In 2022, regulators in Singapore stepped in with a buy now, pay later code of conduct to mitigate the risk of debt accumulation and protect the interests of users. But by then, the damage had been done, she added.

For creators not in the financial content space, the new framework gives them more to think about before they accept paid collaborations, said Ms Cher.

For example, lifestyle influencers might not even have known that they could check MAS’ investor alert list.

“The advertisers may not always offer this information to them. The brief will always talk about the pros and the benefits, but no one’s going to tell you things like … it’s not MAS-licensed.”

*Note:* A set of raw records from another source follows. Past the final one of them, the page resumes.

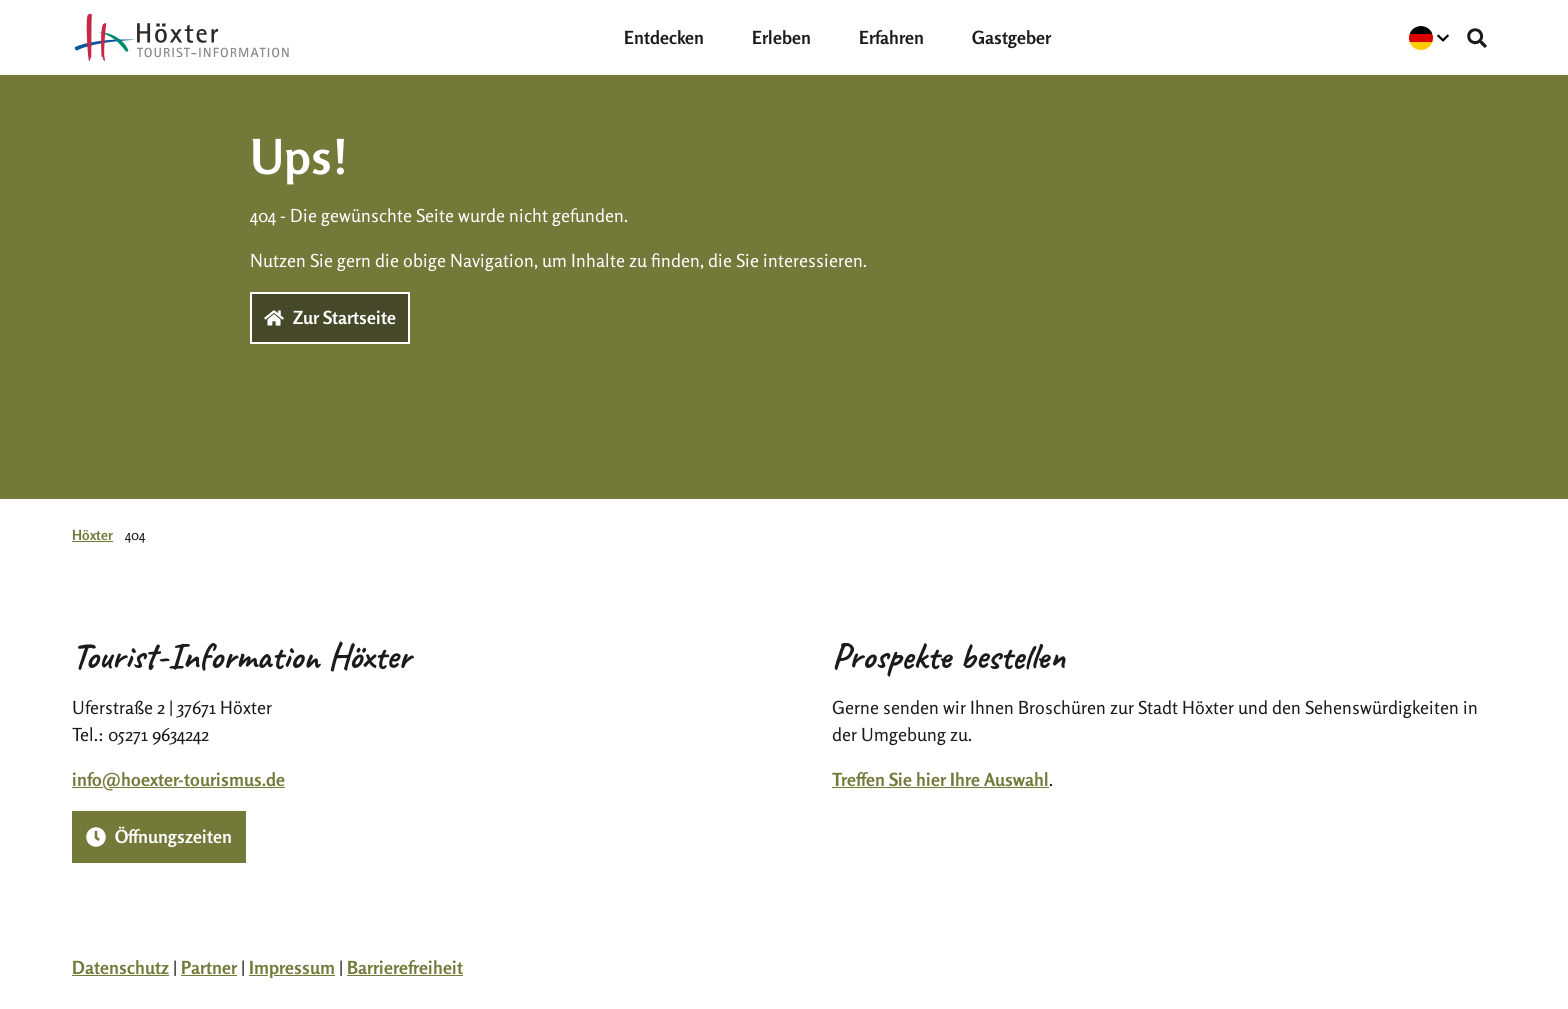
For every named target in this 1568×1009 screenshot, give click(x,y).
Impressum (292, 967)
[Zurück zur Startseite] (182, 37)
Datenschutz (120, 967)
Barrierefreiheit (405, 967)
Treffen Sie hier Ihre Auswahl (940, 779)
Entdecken (664, 37)
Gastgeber (1011, 37)
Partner (209, 967)
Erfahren (891, 37)
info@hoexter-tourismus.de (178, 779)
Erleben (781, 37)
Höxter (92, 534)
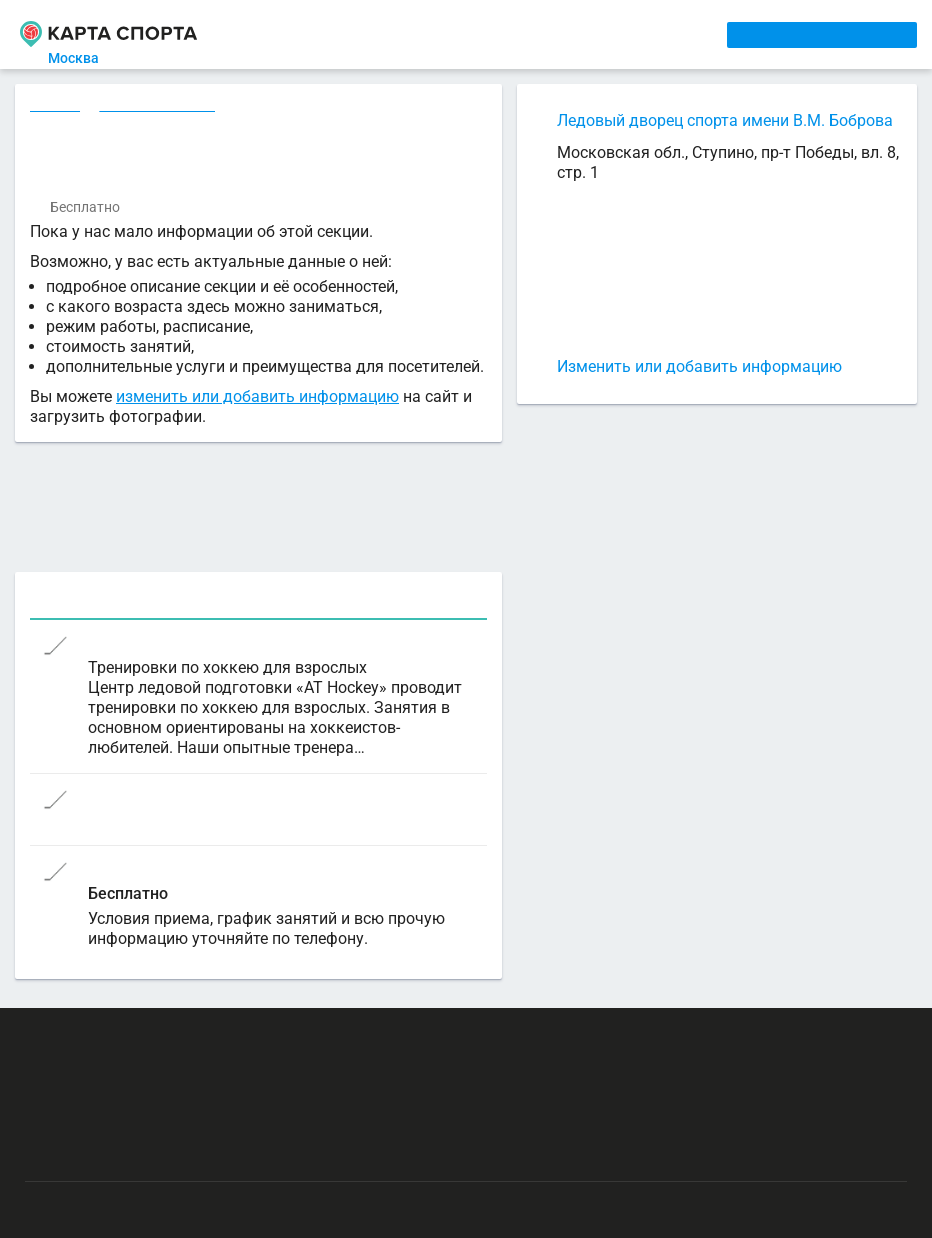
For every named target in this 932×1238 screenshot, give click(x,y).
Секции (56, 107)
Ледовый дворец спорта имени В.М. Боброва (725, 120)
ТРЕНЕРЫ (475, 34)
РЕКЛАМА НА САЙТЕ (122, 1036)
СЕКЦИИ (331, 34)
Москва (85, 58)
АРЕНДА (401, 34)
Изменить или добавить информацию (699, 366)
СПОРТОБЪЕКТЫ (582, 34)
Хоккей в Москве (160, 107)
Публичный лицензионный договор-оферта (170, 1153)
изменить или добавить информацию (257, 401)
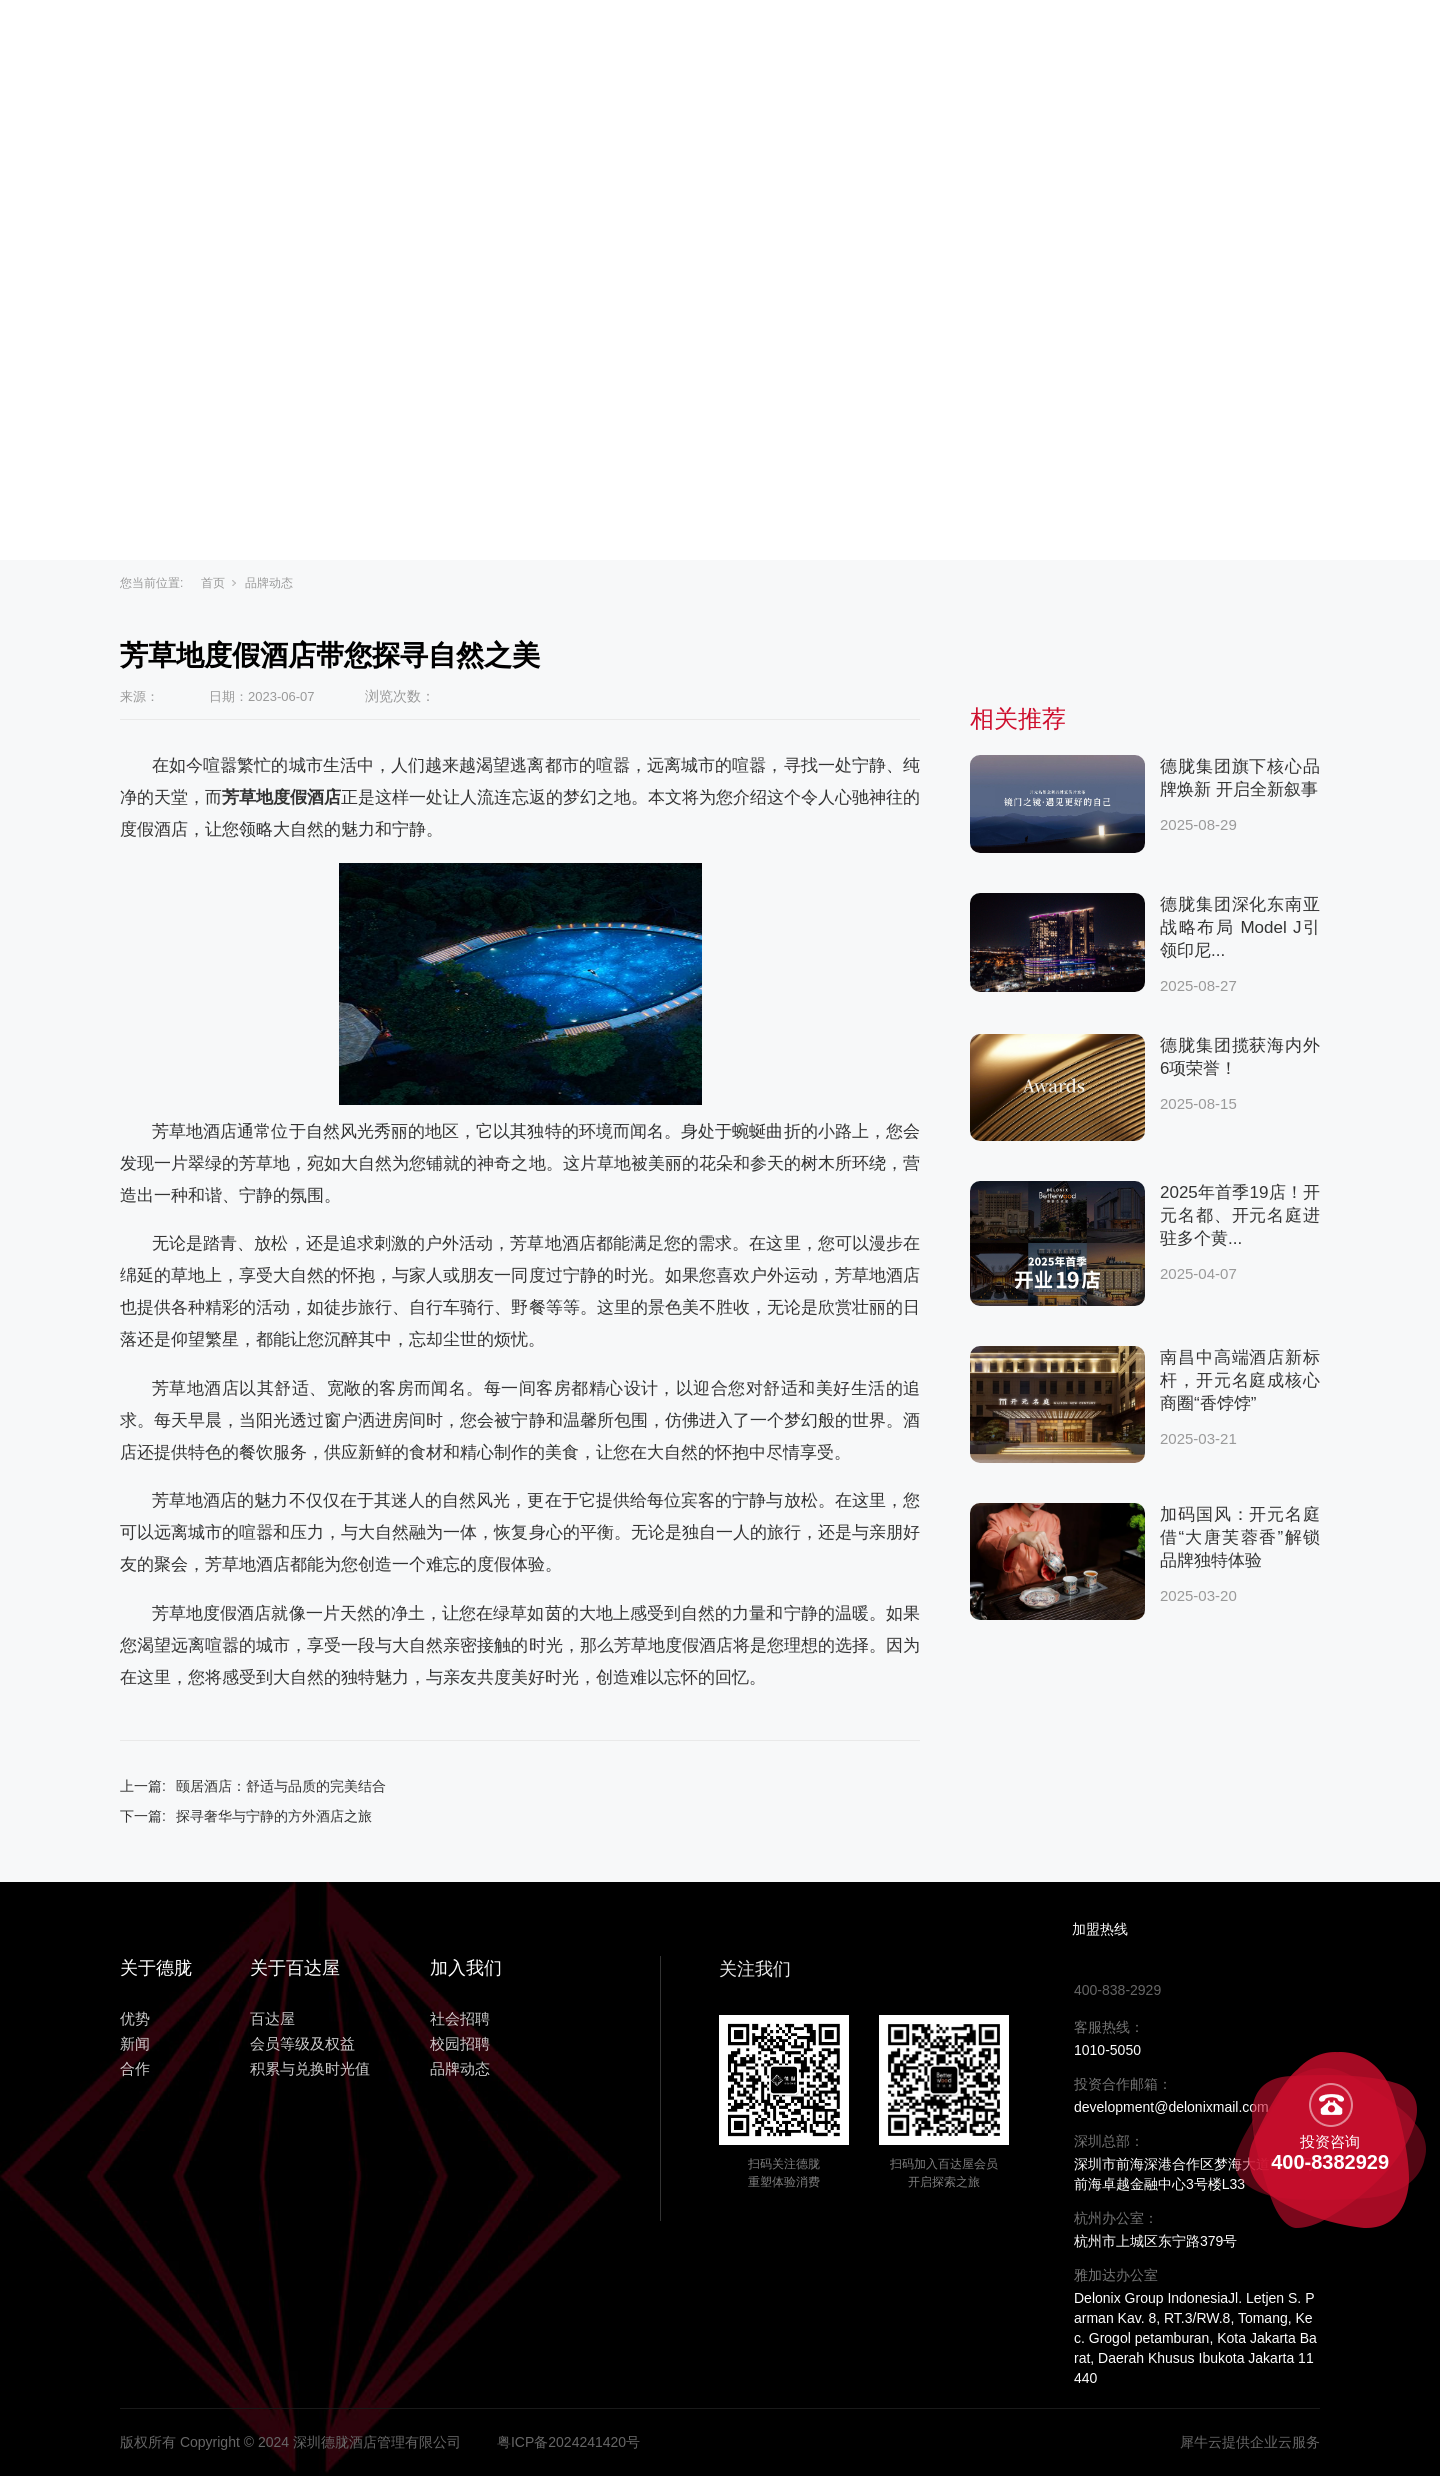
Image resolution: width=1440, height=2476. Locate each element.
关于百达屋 (618, 42)
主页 (510, 42)
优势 (864, 42)
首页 (213, 583)
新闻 (942, 42)
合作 (1020, 42)
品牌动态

The unregulated Octa trading platform – which was eventually blocked – was featured in one episode of the popular Daily Ketchup podcast.

The episode was sponsored by Octa, but Mr Johnathan Chua, CEO of GRVTY Media, which manages the Daily Ketchup, said they “were careful not to endorse or provide investment advice”.

“For our show, our team maintains full independence, and sponsorships don’t influence the topics or opinions discussed on the show,” he said. “When it comes to financial services, we apply extra caution and ensure that what goes out is explicitly presented as an ad.” 

Mr Chua said the Daily Ketchup no longer works with companies on the MAS investor alert list.

With the new guidelines, he said the show will refine its approach to sponsorships by conducting mandatory checks against the MAS list; adding stricter disclaimers and disclosures so listeners know the difference between editorial and ad content; and providing extra training to commercial teams to better understand the regulatory environment.